■ **WORK REQUEST**
Ignore the pictures in the data below and set down exactly the lines from its first line through the line containing "ズがある「鉄板テーマ」のひとつで、10～60代まで、ど".

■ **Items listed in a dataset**
* * *

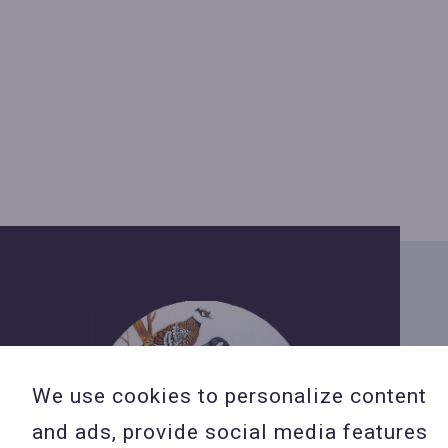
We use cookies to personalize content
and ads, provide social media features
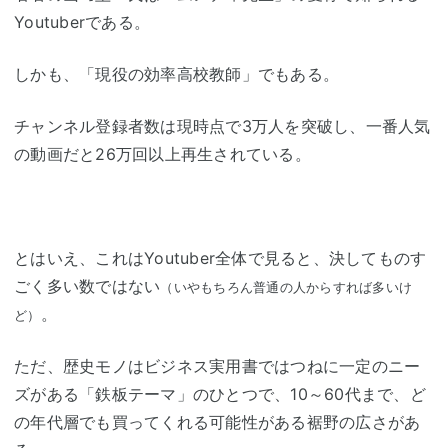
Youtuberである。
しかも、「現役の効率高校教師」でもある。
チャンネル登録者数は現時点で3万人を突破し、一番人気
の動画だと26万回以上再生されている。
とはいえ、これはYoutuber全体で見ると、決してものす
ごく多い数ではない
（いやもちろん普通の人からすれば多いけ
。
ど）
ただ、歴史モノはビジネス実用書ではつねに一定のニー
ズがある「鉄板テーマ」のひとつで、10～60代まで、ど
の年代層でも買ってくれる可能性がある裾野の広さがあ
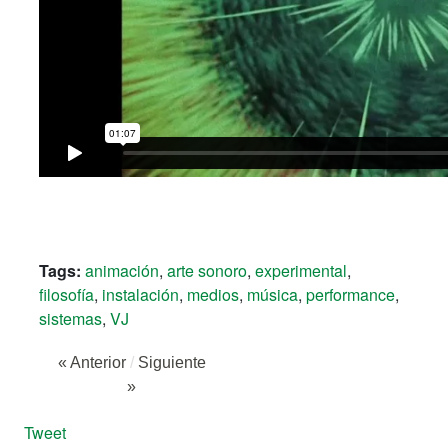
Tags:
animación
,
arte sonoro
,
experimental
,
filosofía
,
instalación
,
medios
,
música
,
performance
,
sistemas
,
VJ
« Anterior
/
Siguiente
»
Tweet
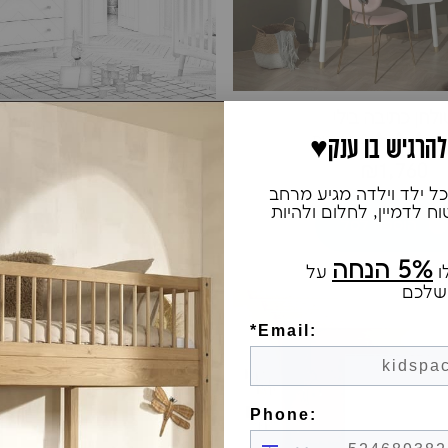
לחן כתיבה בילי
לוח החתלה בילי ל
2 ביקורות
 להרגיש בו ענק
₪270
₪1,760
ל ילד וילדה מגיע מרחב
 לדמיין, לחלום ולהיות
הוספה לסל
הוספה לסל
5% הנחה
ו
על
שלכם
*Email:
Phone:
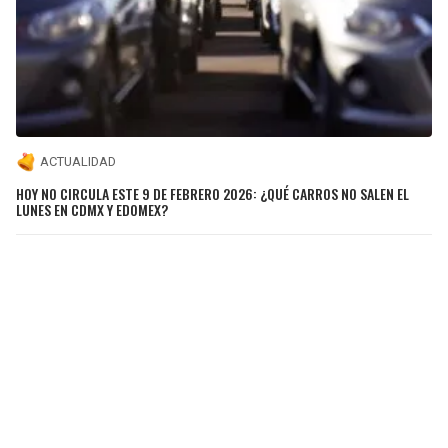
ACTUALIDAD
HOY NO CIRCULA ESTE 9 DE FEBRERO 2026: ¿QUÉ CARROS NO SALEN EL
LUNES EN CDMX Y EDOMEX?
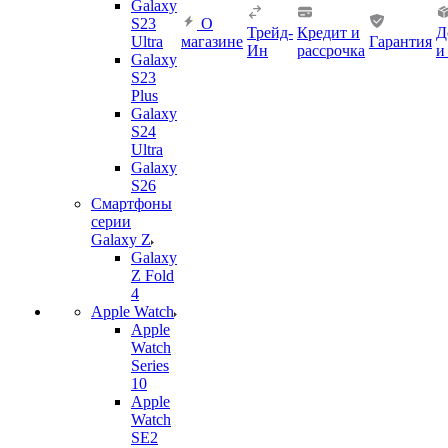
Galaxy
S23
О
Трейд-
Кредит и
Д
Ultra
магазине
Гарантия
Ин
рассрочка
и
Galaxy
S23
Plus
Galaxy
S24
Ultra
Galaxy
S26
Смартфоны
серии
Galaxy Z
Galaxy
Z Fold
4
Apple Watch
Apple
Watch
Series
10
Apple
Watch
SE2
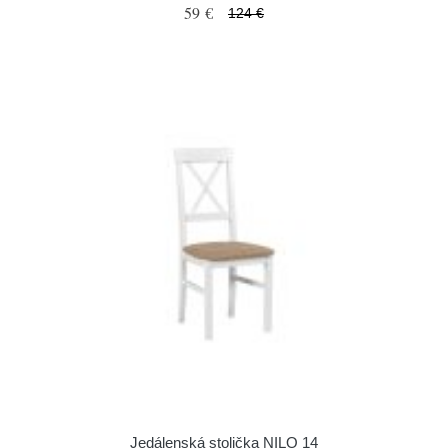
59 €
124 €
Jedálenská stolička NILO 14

* * *

■ **ANSWER TO THE PROBLEM**
We use cookies to personalize content
and ads, provide social media features
Youtuberである。
しかも、「現役の効率高校教師」でもある。
チャンネル登録者数は現時点で3万人を突破し、一番人気
の動画だと26万回以上再生されている。
とはいえ、これはYoutuber全体で見ると、決してものす
ごく多い数ではない
（いやもちろん普通の人からすれば多いけ
。
ど）
ただ、歴史モノはビジネス実用書ではつねに一定のニー
ズがある「鉄板テーマ」のひとつで、10～60代まで、ど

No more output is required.